Arm && Interventions

Group	Intervention	Description
Levocetirzine	Levocetirizine	5 mg daily x 7 days (note = cross over = all participants receive active comparators and placebo)
cetirizine	Cetirizine	10 mg daily x 7 days. Note = crossover study, so all participants recieve all active comparators and placebo.
placebo	Placebo	one tablet daily x 7 days; note that this is a crossover study so all participants receive all active comparators and placebo

Primary Outcome Measures

Name	Time	Method
Modified Epworth Sleepiness Scale	36 days of the study	Epworth Sleepiness Scale ratings (0 to 24); higher scores = increased sedation. This was measured over the 36 days of the study (at the end of each washout period and each intervention period); measured on days 5, 12, 17, 24, 29, and 36. This was mean data for all interventions.
Likert Score Rating Global Sedation	duration of study (36 days)	Likert score range 1 to 9 (no sedation to extreme sedation). Highers scores indicate increased sedation. This was measured on days days 5, 12, 17, 24, 29, and 36 of the study. This was mean data for all interventions.
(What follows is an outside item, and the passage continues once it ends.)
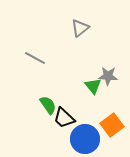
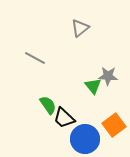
orange square: moved 2 px right
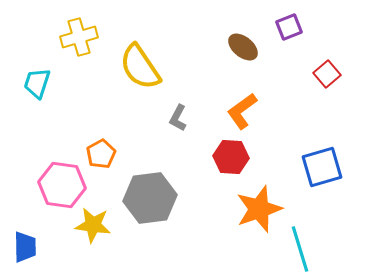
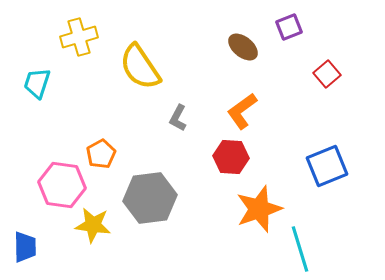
blue square: moved 5 px right, 1 px up; rotated 6 degrees counterclockwise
Secondary Outcome Measures

Name	Time	Method
Total Four Symptom Scores (Allergy Symptoms)	same as primary outcome measure (obtain on days 5, 12, 17, 24, 29, and 36)	Total Four Symptom Scores (TFSS) ranging 0 to 12. Increased scores indicate increased symptoms. This was measured on days 5, 12, 17, 24, 29, and 36 of the study. The mean TFSS for patients receiving placebo, cetirizine, and levocetirizine was then calculated. This was mean data for all interventions.